There are also allusions to it a few other times, such as Proverbs 8:27-29 (NASB)
“When He established the heavens, I was there;
When He inscribed a circle on the face of the deep,
When He made firm the skies above,
When the springs of the deep became fixed,
When He set a boundary for the sea
So that the water would not violate His command…”
Or this verse in Job 37:18
“Can you, with Him, spread out the skies,
Strong as a cast metal mirror…?”
If we read these verses carefully, we can fill in a few more of the characteristics of the sky dome.
It is Blue
The color of the sky dome is partly common sense. If you walk outside on a clear day and look up, you see blue from horizon to horizon. Besides, the sea is blue too and doesn’t the raquia support an aerial sea above it?
But the raquia is also described as being like “ice,” another hint of blueness. (See the Ezekiel 1:22 quote below.)
It is also compared to lapis lazuli or sapphires, which are blue stones, as in Exodus 24:10:
“Then Moses went up with Aaron, Nadab and Abihu, and seventy of the elders of Israel, and they saw the God of Israel; and under His feet there appeared to be a pavement of sapphire, as clear as the sky itself.”

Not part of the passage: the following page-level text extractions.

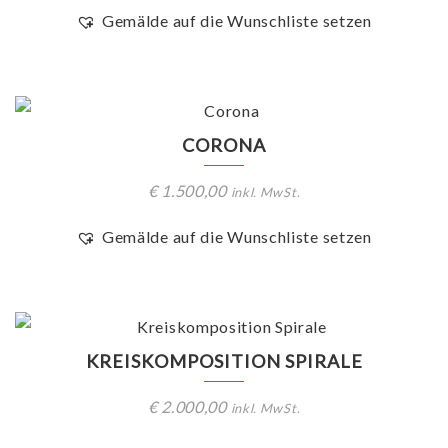
Gemälde auf die Wunschliste setzen
CORONA
€
1.500,00
inkl. MwSt.
Gemälde auf die Wunschliste setzen
KREISKOMPOSITION SPIRALE
€
2.000,00
inkl. MwSt.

(Again, see the Ezekiel 1:26 quote below and Ezekiel 10:1).
Like All Creation, It Tells a Story of God’s Wisdom and Power
Psalm 19 is a paen to the wonders of God’s creation and his law. It says:
“The heavens tell of the glory of God;
And their expanse declares the work of His hands.
Day-to-day pours forth speech,
And night to night reveals knowledge.” (Psalm 19: 1-2)
There is the raquia hiding behind the “expanse” again. That isn’t the sky, friends. That’s the sky dome.
(By the way, verse 1 and 2 are more good examples of what biblical writers do with repetition.)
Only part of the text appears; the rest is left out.